Just as I, age five, imagined God as my own dad, bushy
Santa beard in a recliner with a TV remote.  Human God
rolling over, smacking the alarm clock sun, hustling down
the cloudy stairs and pulling his work gloves on, feet dangling
over the world.  Forgive us if we can do better.  If human,
Rilke imagined God a lonely neighbor, aching
for a glass of water—or the poet’s unborn son, growing
impossibly under skin.  Like him, I write of God as lover,
God as seamstress.  I wear my similes like a bathrobe
in a blizzard.  We can dress God the Mother in her bloody
scrubs, wrapping bandages around all cloven sinew.
Even a radical transgender God would still look like me.

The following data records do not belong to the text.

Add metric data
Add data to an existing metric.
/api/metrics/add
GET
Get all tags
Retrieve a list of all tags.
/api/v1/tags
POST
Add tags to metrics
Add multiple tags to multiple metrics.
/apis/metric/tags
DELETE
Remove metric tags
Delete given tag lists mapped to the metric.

Let us pile our imitations, discordant songs
and paper effigies into a ramshackle altar—
even the translated words of our holy books, deluging
out from our unable lips.  Then, let God.
Let God.
Let a storm smash
the whole construction.
God pulling Godself out of the lightless grotto
of the universe, acting in the electron sizzle
among atoms, most fundamental force, God
the last unknown.  Show me why I open outward
in desolate spaces: muted streetlamps after snow,
the sepia tumult of a hurricane.  God the frozen lake,
God the blazing tree in its dark center.  Reveal the painter’s
image pluming into flames, brushes immolated, eyes
cowering and covered in the corner.  Reveal God
who cannot be cupped on the tongue of one who has studied
long enough—reveal us minuscule and wordless
standing for the first time in a field under the galaxy.
The battering tongue of wind the only speech,
pulling the honey of our voices out from the hives
of our throats.  God shattering into fantastic grain,
spilt in the vineyards, filling the volatile chapels of
our bodies: thrumming furnaces of grace.